What is expected:
Taking the line with "的貼文？串文分享刪除教學" as the first and the last line of the entries as the final one, copy that span exactly.

[Opening Provided records section]

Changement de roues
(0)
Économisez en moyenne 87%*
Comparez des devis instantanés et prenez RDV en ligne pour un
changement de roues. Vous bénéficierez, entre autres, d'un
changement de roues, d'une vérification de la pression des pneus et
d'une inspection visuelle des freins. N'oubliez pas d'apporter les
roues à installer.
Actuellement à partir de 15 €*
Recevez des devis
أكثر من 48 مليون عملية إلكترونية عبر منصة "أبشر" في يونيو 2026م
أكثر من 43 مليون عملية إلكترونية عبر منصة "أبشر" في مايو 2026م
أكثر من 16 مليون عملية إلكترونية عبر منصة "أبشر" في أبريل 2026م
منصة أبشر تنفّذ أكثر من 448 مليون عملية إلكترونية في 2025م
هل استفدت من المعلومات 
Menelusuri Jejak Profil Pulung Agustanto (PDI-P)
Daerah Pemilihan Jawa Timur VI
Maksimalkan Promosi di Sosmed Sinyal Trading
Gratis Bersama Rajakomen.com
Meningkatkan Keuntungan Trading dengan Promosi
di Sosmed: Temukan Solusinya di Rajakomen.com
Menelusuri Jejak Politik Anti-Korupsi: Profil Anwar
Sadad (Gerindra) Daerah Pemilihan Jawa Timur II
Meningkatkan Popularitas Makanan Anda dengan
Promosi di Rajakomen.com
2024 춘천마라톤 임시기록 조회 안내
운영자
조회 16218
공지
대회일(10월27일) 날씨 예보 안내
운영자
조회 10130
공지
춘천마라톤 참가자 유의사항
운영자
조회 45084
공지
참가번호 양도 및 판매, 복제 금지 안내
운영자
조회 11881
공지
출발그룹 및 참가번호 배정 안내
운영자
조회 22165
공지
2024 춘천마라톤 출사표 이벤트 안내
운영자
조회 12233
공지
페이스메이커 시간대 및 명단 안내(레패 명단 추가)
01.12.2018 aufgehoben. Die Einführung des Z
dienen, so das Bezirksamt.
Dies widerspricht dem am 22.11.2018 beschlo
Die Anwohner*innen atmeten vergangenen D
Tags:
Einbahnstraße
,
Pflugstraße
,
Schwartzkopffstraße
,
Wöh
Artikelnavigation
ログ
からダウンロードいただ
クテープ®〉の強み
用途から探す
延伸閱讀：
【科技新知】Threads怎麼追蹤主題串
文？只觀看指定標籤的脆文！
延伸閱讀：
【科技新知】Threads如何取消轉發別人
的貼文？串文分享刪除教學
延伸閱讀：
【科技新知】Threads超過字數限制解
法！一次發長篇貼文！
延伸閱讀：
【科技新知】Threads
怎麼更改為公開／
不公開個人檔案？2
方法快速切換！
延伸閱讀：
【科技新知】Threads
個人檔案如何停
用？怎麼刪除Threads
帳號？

[Closing Provided records section]

Task answer:
的貼文？串文分享刪除教學
延伸閱讀：
【科技新知】Threads超過字數限制解
法！一次發長篇貼文！
延伸閱讀：
【科技新知】Threads
怎麼更改為公開／
不公開個人檔案？2
方法快速切換！
延伸閱讀：
【科技新知】Threads
個人檔案如何停
用？怎麼刪除Threads
帳號？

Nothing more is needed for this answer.